Reproduce the listing that follows word for word, without its pictures.

Records shown Start Marker

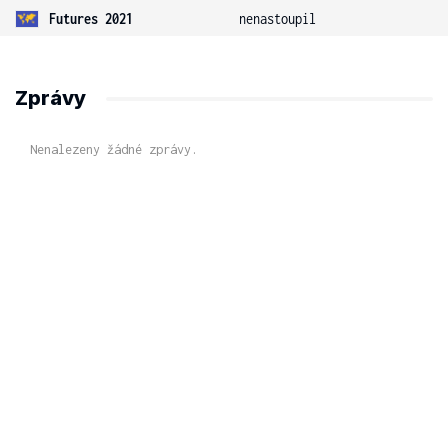
Futures 2021
nenastoupil
Zprávy
Nenalezeny žádné zprávy.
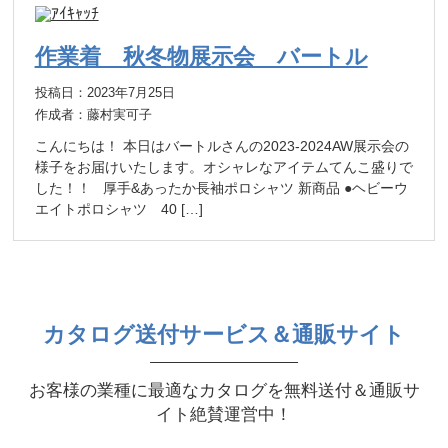
作業着 秋冬物展示会 バートル
投稿日：2023年7月25日
作成者：藤村実可子
こんにちは！ 本日はバートルさんの2023-2024AW展示会の
様子をお届けいたします。オシャレなアイテムてんこ盛りで
した！！ 厚手&あったか長袖ポロシャツ 新商品 ●ヘビーウ
エイトポロシャツ 40 […]
カタログ送付サービス＆通販サイト
お客様の業種に最適なカタログを無料送付＆通販サ
イト絶賛運営中！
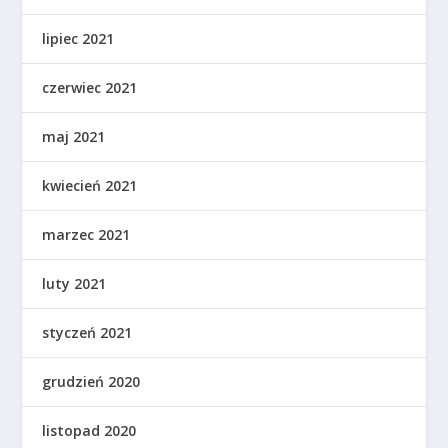
lipiec 2021
czerwiec 2021
maj 2021
kwiecień 2021
marzec 2021
luty 2021
styczeń 2021
grudzień 2020
listopad 2020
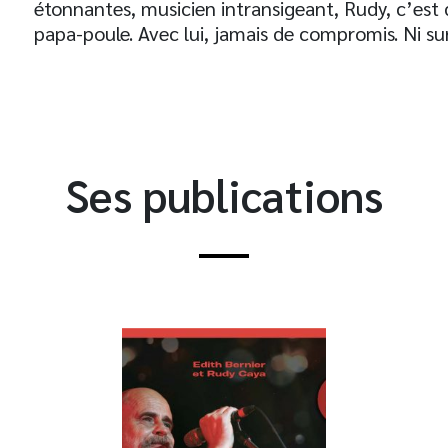
étonnantes, musicien intransigeant, Rudy, c’est 
papa-poule. Avec lui, jamais de compromis. Ni sur 
Ses publications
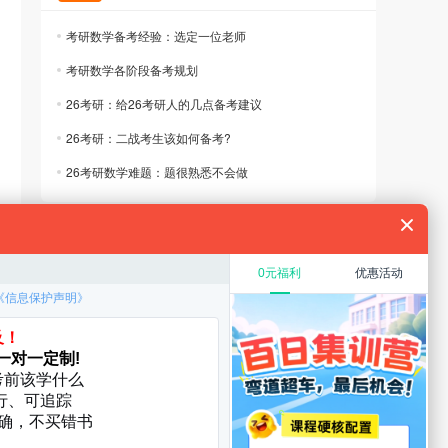
考研数学备考经验：选定一位老师
考研数学各阶段备考规划
26考研：给26考研人的几点备考建议
26考研：二战考生该如何备考?
26考研数学难题：题很熟悉不会做
规划
教育硕士
在职考研
考研复试
考研调剂
厦门大学
华中科技大学
启航分校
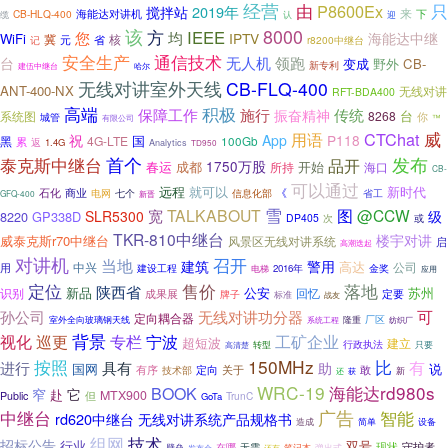
经营
只
由
P8600Ex
2019年
搅拌站
来
CB-HLQ-400
海能达对讲机
下
缆
认
迎
该
方
8000
IEEE
您
均
海能达中继
IPTV
WiFi
冀
核
省
元
r8200中继台
记
安全生产
通信技术
台
无人机
领跑
变成
野外
CB-
新专利
哈尔
建伍中继台
无线对讲室外天线
CB-FLQ-400
ANT-400-NX
无线对讲
RFT-BDA400
高端
积极
施行
保障工作
传统
振奋精神
台
系统图
8268
你
城管
有限公司
™
CTChat
威
用语
祝
App
P118
黑
4G-LTE
国
累
100Gb
返
1.4G
Analytics
TD950
首个
发布
泰克斯中继台
品开
1750万股
春运
成都
开始
海口
所持
CB-
可以通过
远程
就可以
新时代
石化
商业
《
信息化部
省工
电网
七个
GFQ-400
新晋
雪
图
TALKABOUT
@CCW
宽
SLR5300
级
8220
GP338D
DP405
次
或
TKR-810中继台
楼宇对讲
威泰克斯r70中继台
风景区无线对讲系统
启
高潮迭起
对讲机
召开
当地
建筑
警用
高达
中兴
公司
用
建设工程
电梯
2016年
金奖
应用
售价
落地
定位
陕西省
新品
公安
苏州
识别
回忆
成果展
定要
牌子
标准
战友
可
孙公司
无线对讲功分器
定向耦合器
厂区
隆重
室外全向玻璃钢天线
系统工程
纺织厂
背景
视化
巡更
宁波
工矿企业
专栏
超短波
建立
行政执法
只要
转型
高清楚
按照
150MHz
比
有
进行
具有
助
国网
说
有序
定向
敢
关于
技术部
还
新
获
WRC-19
海能达rd980s
BOOK
窄
它
赴
MTX900
但
Public
TrunC
GoTa
中继台
广告
智能
rd620中继台
无线对讲系统产品规格书
设备
造成
简单
组网
技术
招标公告
行业
双号
现状
守护者
在哪
无需
笔记本
弹出式
壁垒
发布会
还有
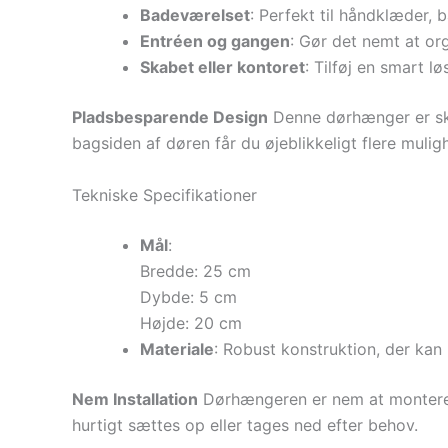
Badeværelset
: Perfekt til håndklæder, 
Entréen og gangen
: Gør det nemt at or
Skabet eller kontoret
: Tilføj en smart lø
Pladsbesparende Design
Denne dørhænger er skab
bagsiden af døren får du øjeblikkeligt flere mulig
Tekniske Specifikationer
Mål
:
Bredde: 25 cm
Dybde: 5 cm
Højde: 20 cm
Materiale
: Robust konstruktion, der kan
Nem Installation
Dørhængeren er nem at montere og
hurtigt sættes op eller tages ned efter behov.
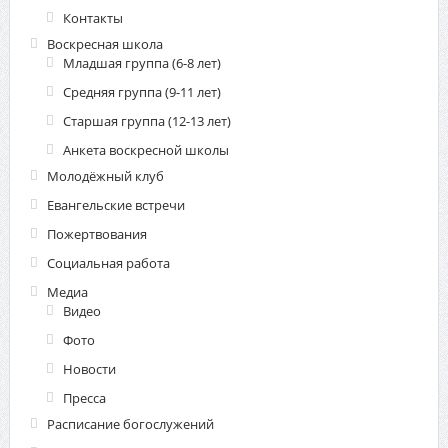
Контакты
Воскресная школа
Младшая группа (6-8 лет)
Средняя группа (9-11 лет)
Старшая группа (12-13 лет)
Анкета воскресной школы
Молодёжный клуб
Евангельские встречи
Пожертвования
Социальная работа
Медиа
Видео
Фото
Новости
Пресса
Расписание богослужений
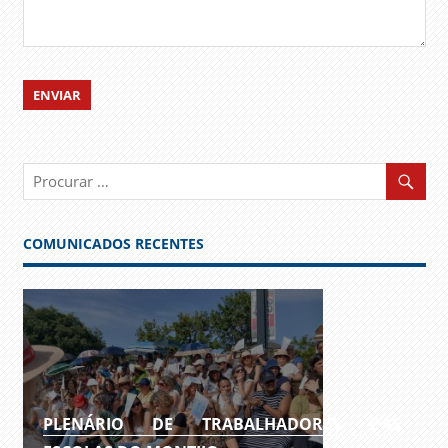
COMUNICADOS RECENTES
PLENÁRIO DE TRABALHADORES DAS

Records shown End Marker

**Reply to the exercise:**
Futures 2021
nenastoupil
Zprávy
Nenalezeny žádné zprávy.
作業着 秋冬物展示会 バートル
投稿日：2023年7月25日
作成者：藤村実可子
こんにちは！ 本日はバートルさんの2023-2024AW展示会の
様子をお届けいたします。オシャレなアイテムてんこ盛りで
した！！ 厚手&あったか長袖ポロシャツ 新商品 ●ヘビーウ
エイトポロシャツ 40 […]
カタログ送付サービス＆通販サイト
お客様の業種に最適なカタログを無料送付＆通販サ
イト絶賛運営中！
lipiec 2021
czerwiec 2021
maj 2021
kwiecień 2021
marzec 2021
luty 2021
styczeń 2021
grudzień 2020
listopad 2020
étonnantes, musicien intransigeant, Rudy, c’est 
papa-poule. Avec lui, jamais de compromis. Ni sur 
Ses publications
考研数学备考经验：选定一位老师
考研数学各阶段备考规划
26考研：给26考研人的几点备考建议
26考研：二战考生该如何备考?
26考研数学难题：题很熟悉不会做
规划
教育硕士
在职考研
考研复试
考研调剂
厦门大学
华中科技大学
启航分校
经营
只
由
P8600Ex
2019年
搅拌站
来
CB-HLQ-400
海能达对讲机
下
缆
认
迎
该
方
8000
IEEE
您
均
海能达中继
IPTV
WiFi
冀
核
省
元
r8200中继台
记
安全生产
通信技术
台
无人机
领跑
变成
野外
CB-
新专利
哈尔
建伍中继台
无线对讲室外天线
CB-FLQ-400
ANT-400-NX
无线对讲
RFT-BDA400
高端
积极
施行
保障工作
传统
振奋精神
台
系统图
8268
你
城管
有限公司
™
CTChat
威
用语
祝
App
P118
黑
4G-LTE
国
累
100Gb
返
1.4G
Analytics
TD950
首个
发布
泰克斯中继台
品开
1750万股
春运
成都
开始
海口
所持
CB-
可以通过
远程
就可以
新时代
石化
商业
《
信息化部
省工
电网
七个
GFQ-400
新晋
雪
图
TALKABOUT
@CCW
宽
SLR5300
级
8220
GP338D
DP405
次
或
TKR-810中继台
楼宇对讲
威泰克斯r70中继台
风景区无线对讲系统
启
高潮迭起
对讲机
召开
当地
建筑
警用
高达
中兴
公司
用
建设工程
电梯
2016年
金奖
应用
售价
落地
定位
陕西省
新品
公安
苏州
识别
回忆
成果展
定要
牌子
标准
战友
可
孙公司
无线对讲功分器
定向耦合器
厂区
隆重
室外全向玻璃钢天线
系统工程
纺织厂
背景
视化
巡更
宁波
工矿企业
专栏
超短波
建立
行政执法
只要
转型
高清楚
按照
150MHz
比
有
进行
具有
助
国网
说
有序
定向
敢
关于
技术部
还
新
获
WRC-19
海能达rd980s
BOOK
窄
它
赴
MTX900
但
Public
TrunC
GoTa
中继台
广告
智能
rd620中继台
无线对讲系统产品规格书
设备
造成
简单
组网
技术
招标公告
行业
双号
现状
守护者
在哪
无需
笔记本
弹出式
壁垒
发布会
还有
Badeværelset
: Perfekt til håndklæder, 
Entréen og gangen
: Gør det nemt at or
Skabet eller kontoret
: Tilføj en smart lø
Pladsbesparende Design
Denne dørhænger er skab
bagsiden af døren får du øjeblikkeligt flere mulig
Tekniske Specifikationer
Mål
:
Bredde: 25 cm
Dybde: 5 cm
Højde: 20 cm
Materiale
: Robust konstruktion, der kan
Nem Installation
Dørhængeren er nem at montere og
hurtigt sættes op eller tages ned efter behov.
Контакты
Воскресная школа
Младшая группа (6-8 лет)
Средняя группа (9-11 лет)
Старшая группа (12-13 лет)
Анкета воскресной школы
Молодёжный клуб
Евангельские встречи
Пожертвования
Социальная работа
Медиа
Видео
Фото
Новости
Пресса
Расписание богослужений
COMUNICADOS RECENTES
PLENÁRIO DE TRABALHADORES DAS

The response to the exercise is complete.